Train Lite (Embedded Friendly) Object Detection models using https://github.com/open-mmlab/mmdetection

TexasInstruments, updated 🕥 2023-01-09 04:49:31

EdgeAI-MMDetection

Notice

  • If you have not visited the landing page of at https://github.com/TexasInstruments/edgeai, please do so before attempting to use this repository. We skip most of the introduction in this repository.
  • This repository is located in Github at: https://github.com/TexasInstruments/edgeai-torchvision

This repository is an extension of the popular mmdetection open source repository for object detection training.

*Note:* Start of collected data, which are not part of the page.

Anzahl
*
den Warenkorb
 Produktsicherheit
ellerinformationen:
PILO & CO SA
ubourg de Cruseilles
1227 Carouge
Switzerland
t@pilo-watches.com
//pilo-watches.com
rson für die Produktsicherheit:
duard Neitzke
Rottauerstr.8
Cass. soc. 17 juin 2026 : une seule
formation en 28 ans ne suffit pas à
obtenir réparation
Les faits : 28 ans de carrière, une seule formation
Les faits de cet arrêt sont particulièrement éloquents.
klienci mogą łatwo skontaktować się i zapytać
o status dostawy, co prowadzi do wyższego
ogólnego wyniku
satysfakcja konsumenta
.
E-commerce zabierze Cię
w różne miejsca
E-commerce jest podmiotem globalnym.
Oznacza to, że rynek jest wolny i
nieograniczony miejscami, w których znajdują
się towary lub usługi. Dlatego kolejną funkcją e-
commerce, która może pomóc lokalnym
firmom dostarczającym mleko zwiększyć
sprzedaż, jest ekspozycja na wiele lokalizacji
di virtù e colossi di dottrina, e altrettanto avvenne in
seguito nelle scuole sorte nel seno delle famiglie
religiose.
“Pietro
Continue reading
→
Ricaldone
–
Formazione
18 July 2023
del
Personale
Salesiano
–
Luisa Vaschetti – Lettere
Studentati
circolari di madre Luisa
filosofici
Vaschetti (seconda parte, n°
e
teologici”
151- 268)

While mmdetection focuses on a wide variety of models, typically at high complexity, we focus on models that are optimized for speed and accuracy so that they run efficiently on embedded devices. For this purpose, we have added a set of embedded friendly model configurations and scripts - please see the Usage for more information.

If the accuracy degradation with Post Training Quantization (PTQ) is higher than expected, this repository provides instructions and functionality required to do Quantization Aware Training (QAT).


Release Notes

See notes about recent changes/updates in this repository in release notes

Installation

These installation instructions were tested using Miniconda Python 3.7 on a Linux Machine with Ubuntu 18.04 OS.

Make sure that your Python version is indeed 3.7 or higher by typing:
python --version

Please clone and install EdgeAI-Torchvision as this repository uses several components from there - especially to define low complexity models and to do Quantization Aware Training (QAT) or Calibration.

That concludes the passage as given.